Abstract
We report a very rare case of a ruptured intracranial anterior spinal artery (ASA) aneurysm. A 66-year-old man presented with gradually deteriorating occipitalgia and mild conscious disturbance. He had a history of hypercholesteremia and diabetes mellitus. There was no evidence of collagen disease or inflammation reaction in his physical examination and laboratory data. The first computed tomography (CT) scan revealed thick subarachnoid hemorrhage (SAH) in front of the brain stem with a little intraventricular clot. However, the cerebral angiography (CAG) showed no apparent aneurysm other than right vertebral artery (VA) occlusion with collateral circulation.
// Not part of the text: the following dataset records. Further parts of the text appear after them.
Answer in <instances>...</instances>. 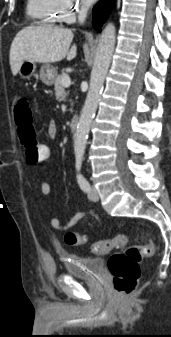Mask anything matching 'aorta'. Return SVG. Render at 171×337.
<instances>
[{
  "instance_id": "1",
  "label": "aorta",
  "mask_w": 171,
  "mask_h": 337,
  "mask_svg": "<svg viewBox=\"0 0 171 337\" xmlns=\"http://www.w3.org/2000/svg\"><path fill=\"white\" fill-rule=\"evenodd\" d=\"M115 37L116 29L114 24H107L99 39L91 71L89 91L75 133L74 153L76 157H82L85 152L90 126L96 113L104 80L111 63Z\"/></svg>"
}]
</instances>
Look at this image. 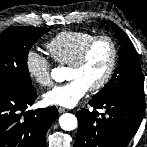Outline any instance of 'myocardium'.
<instances>
[{
    "label": "myocardium",
    "instance_id": "1",
    "mask_svg": "<svg viewBox=\"0 0 147 147\" xmlns=\"http://www.w3.org/2000/svg\"><path fill=\"white\" fill-rule=\"evenodd\" d=\"M101 40H105L110 44L111 52H112L111 60H110L109 67H108L105 75L103 76V78L98 83H96L95 85L90 87V89L92 91H99V90H102L103 88H105L109 84V82L111 81V79L114 75V72L117 67L118 55H119L118 46H117V43L114 40V38L108 34L95 35L83 46V48L79 52L76 59L69 65V67H72V68L81 67L85 63V61L87 60V57H88L91 49L93 48V46L98 41H101Z\"/></svg>",
    "mask_w": 147,
    "mask_h": 147
}]
</instances>
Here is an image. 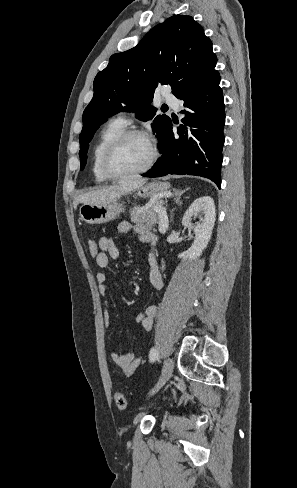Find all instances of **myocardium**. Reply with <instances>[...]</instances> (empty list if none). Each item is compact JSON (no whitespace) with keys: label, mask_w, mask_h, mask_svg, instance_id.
<instances>
[{"label":"myocardium","mask_w":297,"mask_h":488,"mask_svg":"<svg viewBox=\"0 0 297 488\" xmlns=\"http://www.w3.org/2000/svg\"><path fill=\"white\" fill-rule=\"evenodd\" d=\"M132 137H144L148 139L151 143V157L149 161L141 168L128 172V173H116L112 170L110 162L113 154L116 150L128 139ZM159 157V150L154 139L145 131L139 129H128L119 134L115 139H113L109 145L106 147L103 157H102V170L104 174L112 180H120L125 178H130L137 176L139 174L145 173L150 170L156 163Z\"/></svg>","instance_id":"obj_1"}]
</instances>
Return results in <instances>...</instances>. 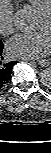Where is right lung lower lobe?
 Here are the masks:
<instances>
[{"label":"right lung lower lobe","mask_w":51,"mask_h":153,"mask_svg":"<svg viewBox=\"0 0 51 153\" xmlns=\"http://www.w3.org/2000/svg\"><path fill=\"white\" fill-rule=\"evenodd\" d=\"M3 44L0 46V89L8 82L11 77L13 66L17 62L4 63L2 57Z\"/></svg>","instance_id":"obj_1"}]
</instances>
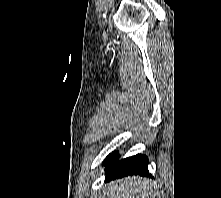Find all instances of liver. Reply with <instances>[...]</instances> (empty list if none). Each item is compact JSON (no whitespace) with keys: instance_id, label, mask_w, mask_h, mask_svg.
Instances as JSON below:
<instances>
[{"instance_id":"liver-1","label":"liver","mask_w":221,"mask_h":198,"mask_svg":"<svg viewBox=\"0 0 221 198\" xmlns=\"http://www.w3.org/2000/svg\"><path fill=\"white\" fill-rule=\"evenodd\" d=\"M108 198H160L159 191L150 180L125 177L112 181L107 186Z\"/></svg>"}]
</instances>
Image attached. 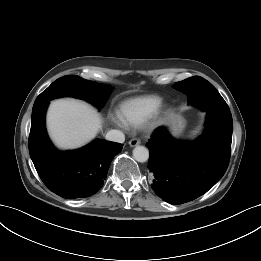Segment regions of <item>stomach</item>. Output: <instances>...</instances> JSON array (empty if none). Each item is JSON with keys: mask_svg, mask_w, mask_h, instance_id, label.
<instances>
[{"mask_svg": "<svg viewBox=\"0 0 261 261\" xmlns=\"http://www.w3.org/2000/svg\"><path fill=\"white\" fill-rule=\"evenodd\" d=\"M166 123L170 125L171 133L175 137L181 136L185 128V120L181 115L169 114L166 118Z\"/></svg>", "mask_w": 261, "mask_h": 261, "instance_id": "obj_1", "label": "stomach"}]
</instances>
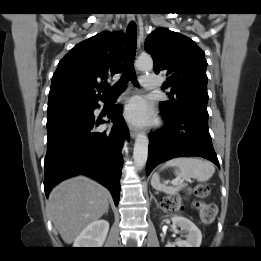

Repeat cerebral angiography gradually disclosed the presence of an ASA aneurysm. Therefore, the ASA aneurysm was clipped through the right lateral suboccipital approach under trans-cranial motor evoked potential (MEP) monitoring on Day 61. The amplitude of MEP did not decrease during the operation. The patient did not neurologically deteriorate after surgery. It is previously reported that spinal artery aneurysm should be treated by direct or endovascular surgery because of the risk of rupture. However, recent reports showed that spinal artery aneurysm sometimes regressed spontaneously if it is not flow related. In this case, because of the right vertebral artery occlusion, the fenestrated ASA received hemodynamic stress by collateral circulation.
Ruptured aneurysm of the spinal artery requires precise diagnosis and meticulous handling depending on the individual pathogenesis.